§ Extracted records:

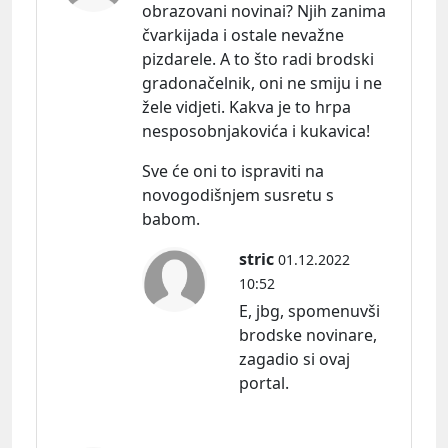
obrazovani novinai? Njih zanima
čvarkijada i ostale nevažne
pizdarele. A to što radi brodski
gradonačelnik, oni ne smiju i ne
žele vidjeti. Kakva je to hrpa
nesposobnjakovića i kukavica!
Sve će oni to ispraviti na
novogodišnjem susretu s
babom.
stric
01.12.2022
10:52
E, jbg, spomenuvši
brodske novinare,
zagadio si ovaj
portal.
* * *
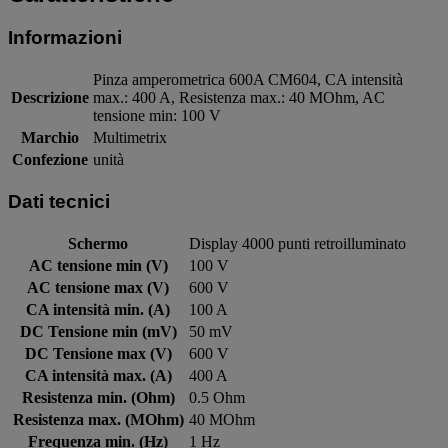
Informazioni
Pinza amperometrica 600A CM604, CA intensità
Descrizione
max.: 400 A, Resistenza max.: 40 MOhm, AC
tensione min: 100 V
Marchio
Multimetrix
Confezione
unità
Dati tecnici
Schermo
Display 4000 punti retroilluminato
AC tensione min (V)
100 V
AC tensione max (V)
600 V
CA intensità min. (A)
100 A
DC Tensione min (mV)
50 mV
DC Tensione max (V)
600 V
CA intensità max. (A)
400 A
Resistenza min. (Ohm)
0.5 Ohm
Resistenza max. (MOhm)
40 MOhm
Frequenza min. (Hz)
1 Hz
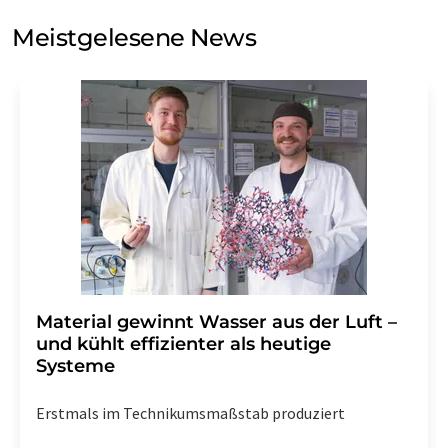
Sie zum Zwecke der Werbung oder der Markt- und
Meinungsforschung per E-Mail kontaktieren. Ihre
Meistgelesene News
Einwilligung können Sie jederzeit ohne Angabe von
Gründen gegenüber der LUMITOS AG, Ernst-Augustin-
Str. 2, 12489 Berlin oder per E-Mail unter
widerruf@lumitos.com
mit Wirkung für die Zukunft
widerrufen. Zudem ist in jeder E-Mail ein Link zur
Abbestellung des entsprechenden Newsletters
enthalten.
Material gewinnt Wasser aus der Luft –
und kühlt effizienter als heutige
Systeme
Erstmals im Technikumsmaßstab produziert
==
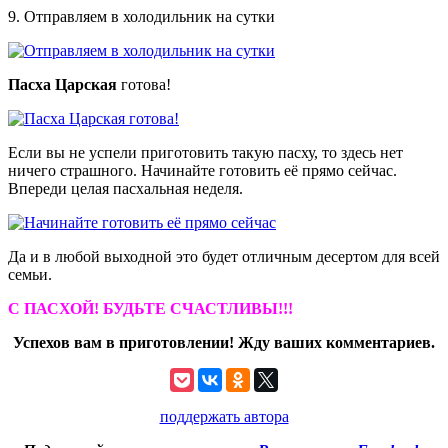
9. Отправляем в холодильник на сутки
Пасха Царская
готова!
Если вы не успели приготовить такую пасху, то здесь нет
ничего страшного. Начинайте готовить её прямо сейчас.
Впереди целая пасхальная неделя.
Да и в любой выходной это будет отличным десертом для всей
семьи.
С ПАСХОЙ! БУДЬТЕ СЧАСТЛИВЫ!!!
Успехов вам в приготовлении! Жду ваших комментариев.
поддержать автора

§ THE PROBLEM: Copy out exactly the lines above beginning with the line that contains "Pinza amperometrica 600A CM604, CA intensità" and finishing with the line that contains "Erstmals im Technikumsmaßstab produziert", including both; leave the pictures out.

§ REPLY:
Pinza amperometrica 600A CM604, CA intensità
Descrizione
max.: 400 A, Resistenza max.: 40 MOhm, AC
tensione min: 100 V
Marchio
Multimetrix
Confezione
unità
Dati tecnici
Schermo
Display 4000 punti retroilluminato
AC tensione min (V)
100 V
AC tensione max (V)
600 V
CA intensità min. (A)
100 A
DC Tensione min (mV)
50 mV
DC Tensione max (V)
600 V
CA intensità max. (A)
400 A
Resistenza min. (Ohm)
0.5 Ohm
Resistenza max. (MOhm)
40 MOhm
Frequenza min. (Hz)
1 Hz
Sie zum Zwecke der Werbung oder der Markt- und
Meinungsforschung per E-Mail kontaktieren. Ihre
Meistgelesene News
Einwilligung können Sie jederzeit ohne Angabe von
Gründen gegenüber der LUMITOS AG, Ernst-Augustin-
Str. 2, 12489 Berlin oder per E-Mail unter
widerruf@lumitos.com
mit Wirkung für die Zukunft
widerrufen. Zudem ist in jeder E-Mail ein Link zur
Abbestellung des entsprechenden Newsletters
enthalten.
Material gewinnt Wasser aus der Luft –
und kühlt effizienter als heutige
Systeme
Erstmals im Technikumsmaßstab produziert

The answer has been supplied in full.